It is not the most famous Voigtlander although it is part of the most popular medium 6×9 Voigtlander Bessa series. We refer to the les known original Bessa RF, far more sophisticated than its siblings because of the coupled Rangefinder. Made in 1936 and as black and dark as the rising evil in Germany.
His name? Johann Christoph Voigtländer, the founder of the oldest camera manufacturer in the world. So now you know. But for that we have to go back to 1756. Did they already make camera’s then? No, they made optical instruments, like Opera glasses. The first Voigtlander camera dates back to 1840 thanks to the collaboration with the German-Hungarian mathematics professor Petzval, who came up with the first usable lens. Together they built the first all metal camera, which in order to make the image, a so called daguerreotypist polished a sheet of silver-plated copper to a mirror finish; treated it with fumes that made its surface light sensitive; exposed it in a camera for as long as was judged to be necessary, which could be as little as a few seconds for brightly sunlit subjects or much longer with less intense lighting; made the resulting latent image on it visible by fuming it with mercury vapor; removed its sensitivity to light by liquid chemical treatment; rinsed and dried it; and then sealed the easily marred result behind glass in a protective enclosure (source: Wikipedia). So never complain again about the transfer speed of digital cameras to a SD card.

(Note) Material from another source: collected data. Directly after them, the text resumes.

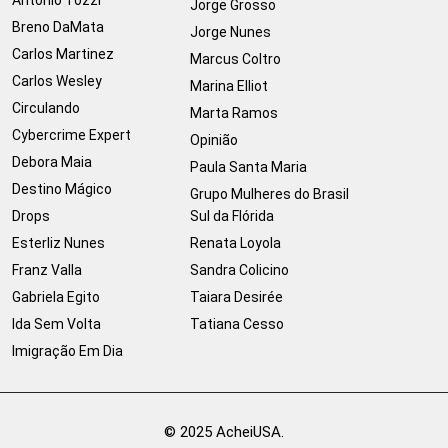
Jorge Grosso
Breno DaMata
Jorge Nunes
Carlos Martinez
Marcus Coltro
Carlos Wesley
Marina Elliot
Circulando
Marta Ramos
Cybercrime Expert
Opinião
Debora Maia
Paula Santa Maria
Destino Mágico
Grupo Mulheres do Brasil
Drops
Sul da Flórida
Esterliz Nunes
Renata Loyola
Franz Valla
Sandra Colicino
Gabriela Egito
Taiara Desirée
Ida Sem Volta
Tatiana Cesso
Imigração Em Dia
© 2025 AcheiUSA.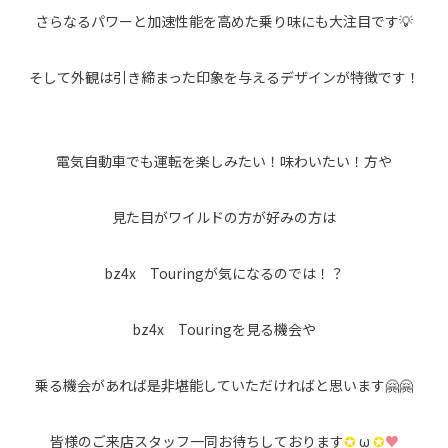
さらなるパワーと加速性能を高めた乗り味にも大注目です💡
そして外観は引き締まった印象を与えるデザインが特徴です！
電気自動車でも運転を楽しみたい！味わいたい！方や
見た目がワイルドの方が好みの方は
bz4x Touringが気になるのでは！？
bz4x Touringを見る機会や
乗る機会があれば是非堪能していただければと思います🤗🤗
皆様のご来店スタッフ一同お待ちしております
✪
ω
✪
♥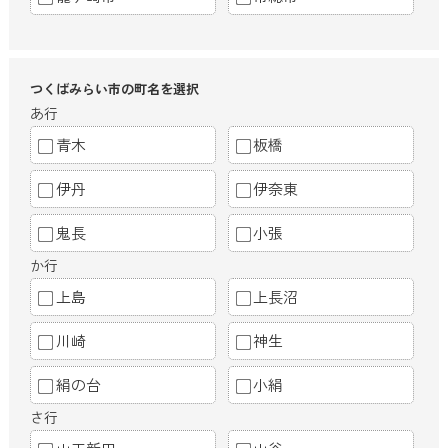
つくばみらい市の町名を選択
あ行
青木
板橋
伊丹
伊奈東
鬼長
小張
か行
上島
上長沼
川崎
神生
絹の台
小絹
さ行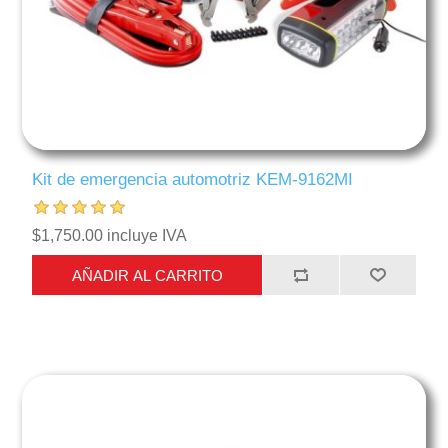
Kit de emergencia automotriz KEM-9162MI
$1,750.00 incluye IVA
AÑADIR AL CARRITO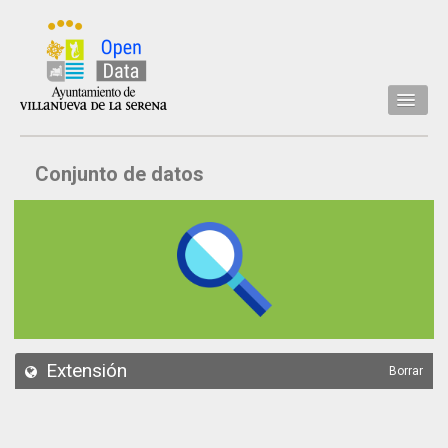
Inicio
Conjunto de datos
Datos
Conjuntos de datos
Concejalía
Temáticas
Acerca de
API
Extensión
Borrar
Actualización
Noticias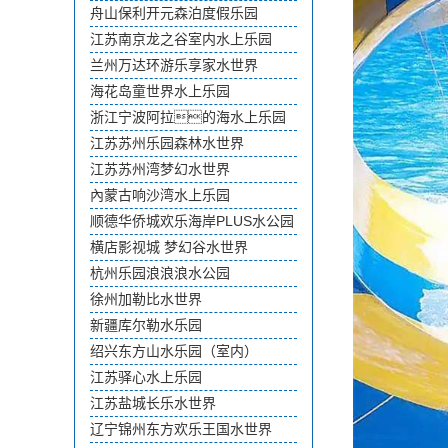
舟山保利开元森泊度假乐园
江苏南京龙之谷室内水上乐园
兰州万达环游乐享家水世界
海花岛童世界水上乐园
浙江宁波阿拉的海水上乐园
江苏苏州乐园森林水世界
江苏苏州湾梦幻水世界
內蒙古响沙湾水上乐园
顺德华侨城欢乐海岸PLUS水公园
横店影视城 梦幻谷水世界
杭州乐园浪浪浪水公园
徐州加勒比水世界
新疆库尔勒水乐园
绍兴东方山水乐园（室内）
江苏驿心水上乐园
江苏盐城长乐水世界
辽宁锦州东方欢乐王国水世界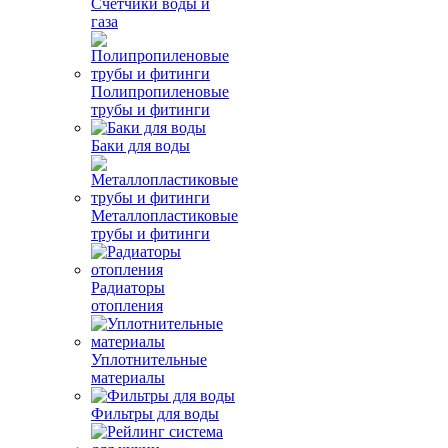
Счетчики воды и
газа
Полипропиленовые
трубы и фитинги
Баки для воды
Металлопластиковые
трубы и фитинги
Радиаторы
отопления
Уплотнительные
материалы
Фильтры для воды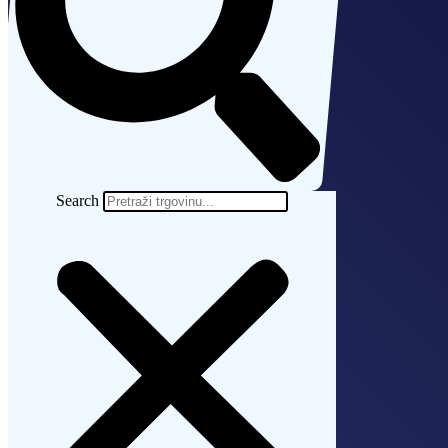
Search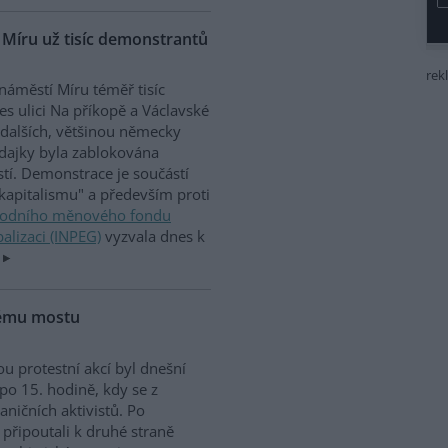
í Míru už tisíc demonstrantů
rek
náměstí Míru téměř tisíc
s ulici Na příkopě a Václavské
 dalších, většinou německy
odajky byla zablokována
í. Demonstrace je součástí
kapitalismu" a především proti
rodního měnového fondu
alizaci (INPEG)
vyzvala dnes k
kému mostu
u protestní akcí byl dnešní
po 15. hodině, kdy se z
aničních aktivistů. Po
 připoutali k druhé straně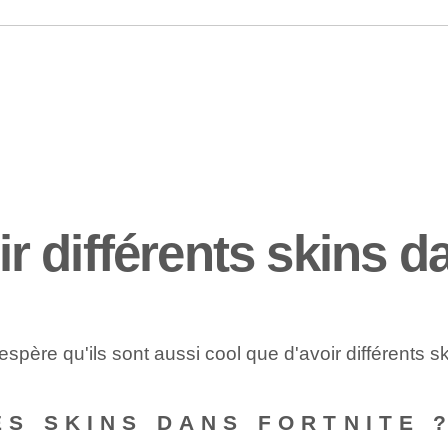
 différents skins da
spère qu'ils sont aussi cool que d'avoir différents ski
S SKINS DANS FORTNITE 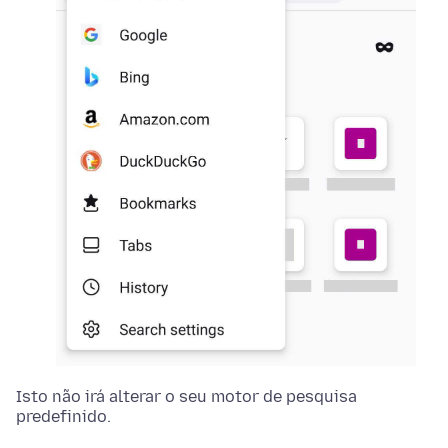
Isto não irá alterar o seu motor de pesquisa
predefinido.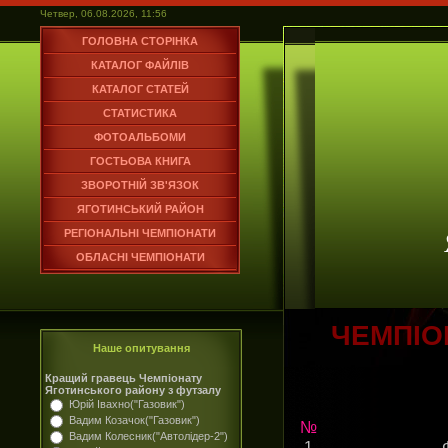
Четвер, 06.08.2026, 11:56
ГОЛОВНА СТОРІНКА
КАТАЛОГ ФАЙЛІВ
КАТАЛОГ СТАТЕЙ
СТАТИСТИКА
ФОТОАЛЬБОМИ
ГОСТЬОВА КНИГА
ЗВОРОТНІЙ ЗВ'ЯЗОК
ЯГОТИНСЬКИЙ РАЙОН
РЕГІОНАЛЬНІ ЧЕМПІОНАТИ
ОБЛАСНІ ЧЕМПІОНАТИ
ЧЕМПІО
Наше опитування
Кращий гравець Чемпіонату
Яготинського району з футзалу
Юрій Івахно("Газовик")
Вадим Козачок("Газовик")
№
Вадим Колесник("Автолідер-2")
1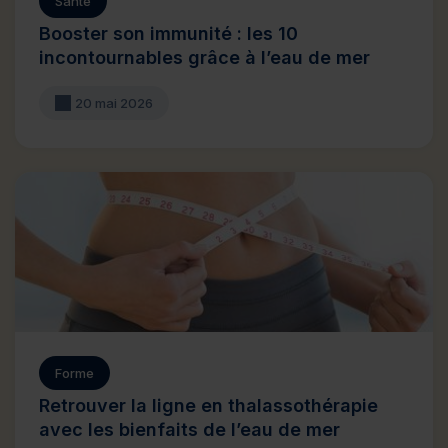
Santé
Booster son immunité : les 10
incontournables grâce à l’eau de mer
20 mai 2026
Forme
Retrouver la ligne en thalassothérapie
avec les bienfaits de l’eau de mer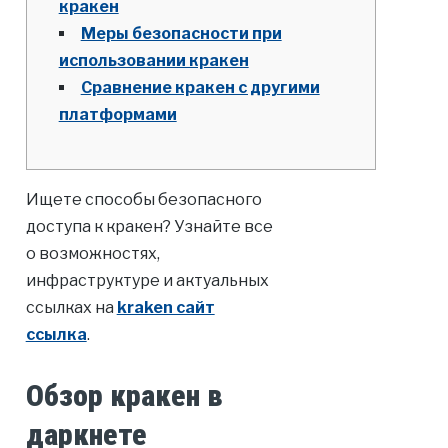
кракен
Меры безопасности при
использовании кракен
Сравнение кракен с другими
платформами
Ищете способы безопасного
доступа к кракен? Узнайте все
о возможностях,
инфраструктуре и актуальных
ссылках на
kraken сайт
ссылка
.
Обзор кракен в
даркнете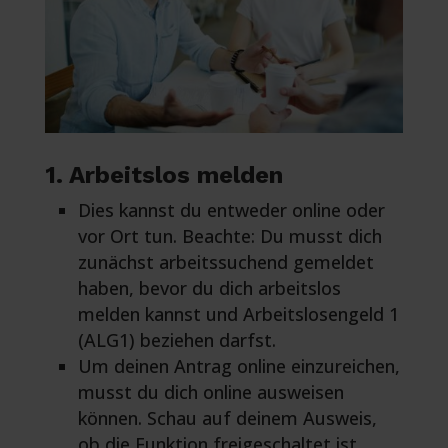
1. Arbeitslos melden
Dies kannst du entweder online oder
vor Ort tun. Beachte: Du musst dich
zunächst arbeitssuchend gemeldet
haben, bevor du dich arbeitslos
melden kannst und Arbeitslosengeld 1
(ALG1) beziehen darfst.
Um deinen Antrag online einzureichen,
musst du dich online ausweisen
können. Schau auf deinem Ausweis,
ob die Funktion freigeschaltet ist.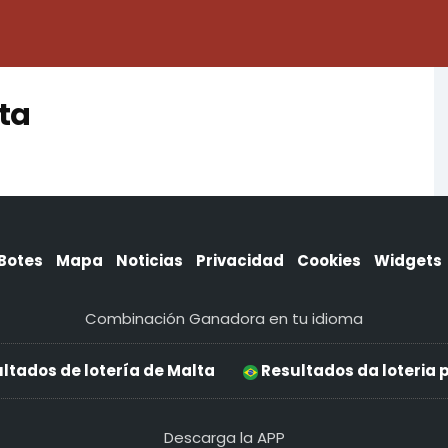
lta
Botes
Mapa
Noticias
Privacidad
Cookies
Widgets
Combinación Ganadora en tu idioma
ltados de lotería de Malta
Resultados da loteria 
Descarga la APP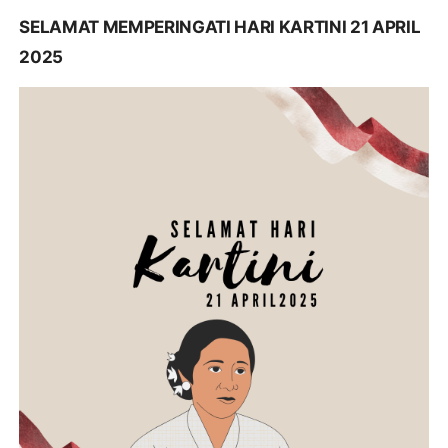
SELAMAT MEMPERINGATI HARI KARTINI 21 APRIL
2025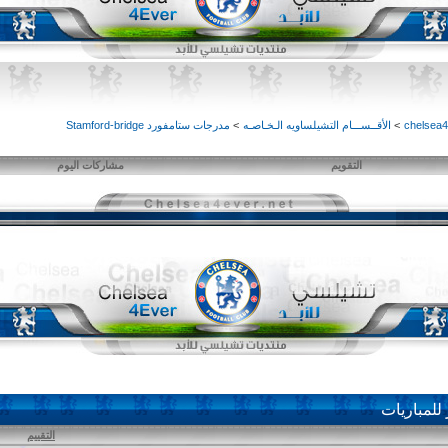
>
الأقــســـام التشيلساويه الـخـاصـه
>
مدرجات ستامفورد Stamford-bridge
التقويم
مشاركات اليوم
للمباريات
التقييم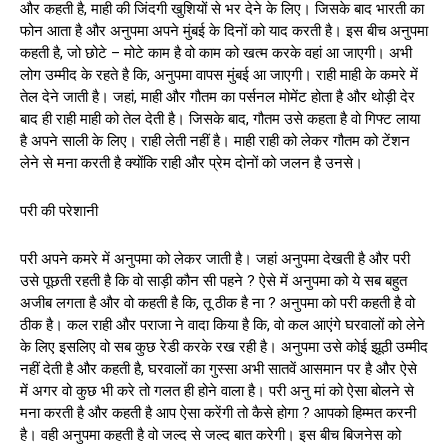
और कहती है, माही की जिंदगी खुशियों से भर देने के लिए। जिसके बाद भारती का
फोन आता है और अनुपमा अपने मुंबई के दिनों को याद करती है। इस बीच अनुपमा
कहती है, जो छोटे – मोटे काम है वो काम को खत्म करके वहां आ जाएगी। अभी
लोग उम्मीद के रहते है कि, अनुपमा वापस मुंबई आ जाएगी। राही माही के कमरे में
तेल देने जाती है। जहां, माही और गौतम का पर्सनल मोमेंट होता है और थोड़ी देर
बाद ही राही माही को तेल देती है। जिसके बाद, गौतम उसे कहता है वो गिफ्ट लाया
है अपने साली के लिए। राही लेती नहीं है। माही राही को लेकर गौतम को टेंशन
लेने से मना करती है क्योंकि राही और प्रेम दोनों को जलन है उनसे।
परी की परेशानी
परी अपने कमरे में अनुपमा को लेकर जाती है। जहां अनुपमा देखती है और परी
उसे पूछती रहती है कि वो साड़ी कौन सी पहने ? ऐसे में अनुपमा को ये सब बहुत
अजीब लगता है और वो कहती है कि, तू ठीक है ना ? अनुपमा को परी कहती है वो
ठीक है। कल राही और पराजा ने वादा किया है कि, वो कल आएंगे घरवालों को लेने
के लिए इसलिए वो सब कुछ रेडी करके रख रही है। अनुपमा उसे कोई झूठी उम्मीद
नहीं देती है और कहती है, घरवालों का गुस्सा अभी सातवें आसमान पर है और ऐसे
में अगर वो कुछ भी करे तो गलत ही होने वाला है। परी अनु मां को ऐसा बोलने से
मना करती है और कहती है आप ऐसा करेंगी तो कैसे होगा ? आपको हिम्मत करनी
है। वही अनुपमा कहती है वो जल्द से जल्द बात करेगी। इस बीच बिजनेस को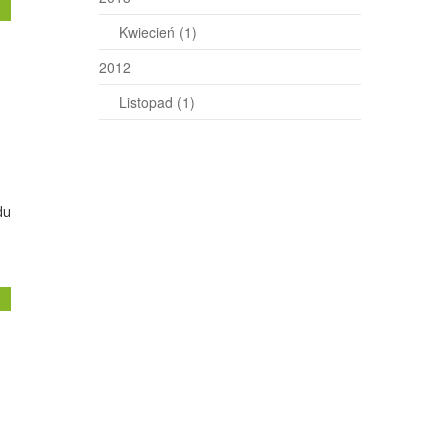
j
Kwiecień
(1)
2012
Listopad
(1)
du
j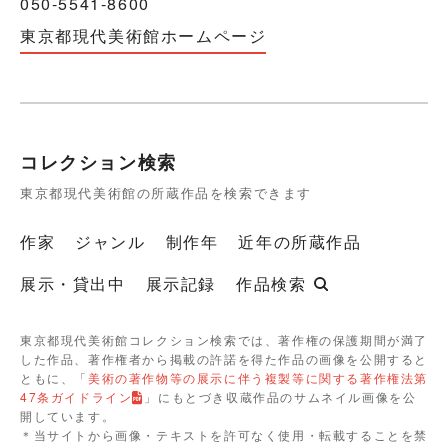
050-5541-8600
東京都現代美術館ホームページ
コレクション検索
東京都現代美術館の所蔵作品を検索できます
作家
ジャンル
制作年
近年の所蔵作品
展示・貸出中
展示記録
作品検索
東京都現代美術館コレクション検索では、著作権の保護期間が満了
した作品、著作権者から掲載の許諾を得た作品の画像を公開すると
ともに、「
美術の著作物等の展示に伴う複製等に関する著作権法第
47条ガイドライン
」にもとづき収蔵作品のサムネイル画像を公
開しています。
＊当サイトから画像・テキストを許可なく使用・転載することを禁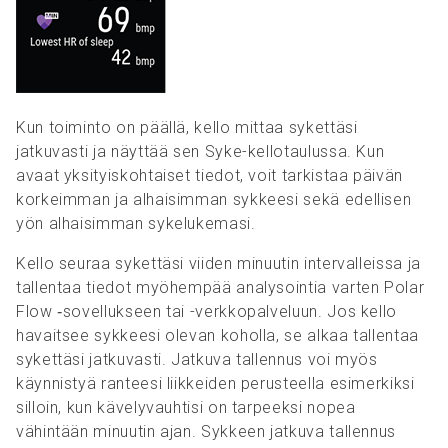
Kun toiminto on päällä, kello mittaa sykettäsi
jatkuvasti ja näyttää sen Syke-kellotaulussa. Kun
avaat yksityiskohtaiset tiedot, voit tarkistaa päivän
korkeimman ja alhaisimman sykkeesi sekä edellisen
yön alhaisimman sykelukemasi.
Kello seuraa sykettäsi viiden minuutin intervalleissa ja
tallentaa tiedot myöhempää analysointia varten Polar
Flow ‑sovellukseen tai -verkkopalveluun. Jos kello
havaitsee sykkeesi olevan koholla, se alkaa tallentaa
sykettäsi jatkuvasti. Jatkuva tallennus voi myös
käynnistyä ranteesi liikkeiden perusteella esimerkiksi
silloin, kun kävelyvauhtisi on tarpeeksi nopea
vähintään minuutin ajan. Sykkeen jatkuva tallennus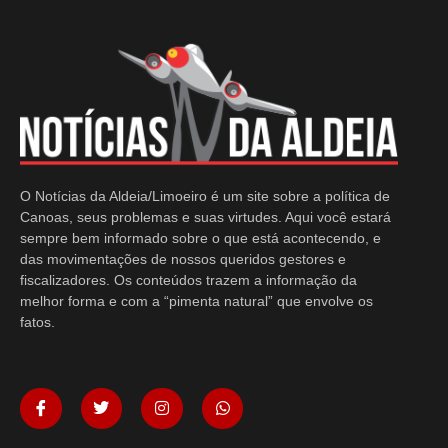
O Notícias da Aldeia/Limoeiro é um site sobre a política de
Canoas, seus problemas e suas virtudes. Aqui você estará
sempre bem informado sobre o que está acontecendo, e
das movimentações de nossos queridos gestores e
fiscalizadores. Os conteúdos trazem a informação da
melhor forma e com a “pimenta natural” que envolve os
fatos.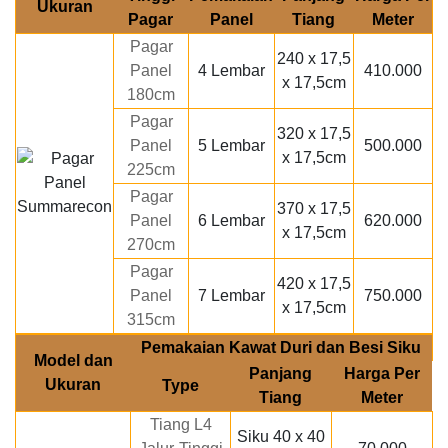
Ukuran
Pagar
Panel
Tiang
Meter
Pagar
240 x 17,5
Panel
4 Lembar
410.000
x 17,5cm
180cm
Pagar
320 x 17,5
Panel
5 Lembar
500.000
x 17,5cm
225cm
Pagar
370 x 17,5
Panel
6 Lembar
620.000
x 17,5cm
270cm
Pagar
420 x 17,5
Panel
7 Lembar
750.000
x 17,5cm
315cm
Pemakaian Kawat Duri dan Besi Siku
Model dan
Panjang
Harga Per
Ukuran
Type
Tiang
Meter
Tiang L4
Siku 40 x 40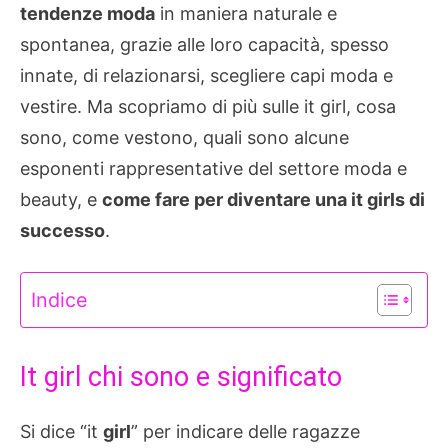
tendenze moda
in maniera naturale e
spontanea, grazie alle loro capacità, spesso
innate, di relazionarsi, scegliere capi moda e
vestire. Ma scopriamo di più sulle it girl, cosa
sono, come vestono, quali sono alcune
esponenti rappresentative del settore moda e
beauty, e
come fare per diventare una it girls di
successo
.
Indice
It girl chi sono e significato
Si dice “it
girl
” per indicare delle ragazze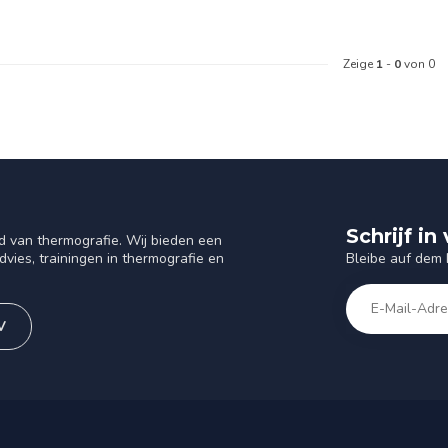
Zeige
1
-
0
von 0
Schrijf i
d van thermografie. Wij bieden een
Bleibe auf dem
vies, trainingen in thermografie en
V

Voigtlander was of course also one of the first to produce plate and film cameras by the turn of the century. But the real breakthrough came with the highly advanced, one of the first rangefinder cameras. We mean the outstanding, but underrated Voigtlander Prominent 6×9 from 1932. But it was over engineered and very costly (it still is!). So the company needed a more affordable, but professional camera which was created with the Bessa RF. It was the successor to the earlier Bessa series produced between 1929 and 1937. These could already work with 120 film, but had only a simple viewfinder.
The Bessa Rangefinder (aka Bessa E Messer) was introduced in 1936 as high end model of the long-running Bessa series. It is a 6×9 folder using 120 roll film, with a mask for 6×4.5 pictures. It was available with three categories of lenses, the most popular and expensive is the Heliar lens, all with a hinged yellow filter for better contrast in BW photography. The small but magnified split image rangefinder on the back comes next to the viewfinder. It is cleverly coupled to the lens. Focussing is by turning the knob on the top plate which also provides a depth of field scale. To use the 6×4.5 format, you can adjust the viewfinder by turning the small knob on the top plate above the viewfinder. It is hard to find a mask for the Bessa, most come without it. But then again the 6×9 is the format the camera is really made for.
The camera looks gallant, perhaps also because of all the black that emphasises the chrome. The focus knob seems to be the centre of the whole device with that avant-garde touch. Also, when folded, the camera is compact and not as bulky as a comparable Super Ikonta. The beautiful curves contribute to this. The viewfinder is bright and the rangefinder may only offer a small window, but the patch is strong enough to focus quick and easily. For right-handers, this may be a little awkward to use the wheel on your left side and also because you cannot focus with the lens. The fastest shutter speed is 1/400s, quite fast for a medium format. In addition, the times range from 1/200 to 1s and bulb (B) and time (T). Very common values for that time. Especially the extended options for long-time exposures for which a tripod is indispensable. The largest aperture is F3.5, also very respectable for the medium format lens. The same applies to the F22 as smallest aperture. I used the Bessa on a sunny day and with a colour film so that the peephole for the negative numbers appeared sensitive to stray light that crept through the red viewing window from behind. Yet these deliberate light leaks have also added surprising elements to the photos. But due to the lack of an automatic frame counter, it is wiser to use BW films in the Bessa RF. That is what it is really made for.
All in all, the Bessa RF deserves a place in every collection. It is Voigtlander’s answer to the strong competition from Zeiss Ikon’s many Super Ikona rangefinders. It is a camera that is quickly forgotten by the popularity of the later famous Bessa’s I, II and rare III (the last one made by Cosina, long after Voigtlander sold the company).
One Reply to “Bessa RF: the forgotten classic Rangefinder”
I added 4 carefully cut pieces of the self adhesive draught excluder strips that you can buy to put around your windows, to the edges of the pressure plate to stop the light leaks through the red window reaching the film, and this worked fine. It needs to be the right thickness put also adds a little pressure to the film pressure plate which helps keep it flat with such a large negative area.
You have to navigate around the window area and it took some thought and time. But definitely worth doing.
I also stuck black tape over the unused holes in the pressure plate and over the unused red window (inside the camera) as my mask was also missing. The front element can be unscrewed easily so you can clean both sides of it and the facing side of the middle element. All was worth my time and it now works without light leaking issues (or any others for that matter!).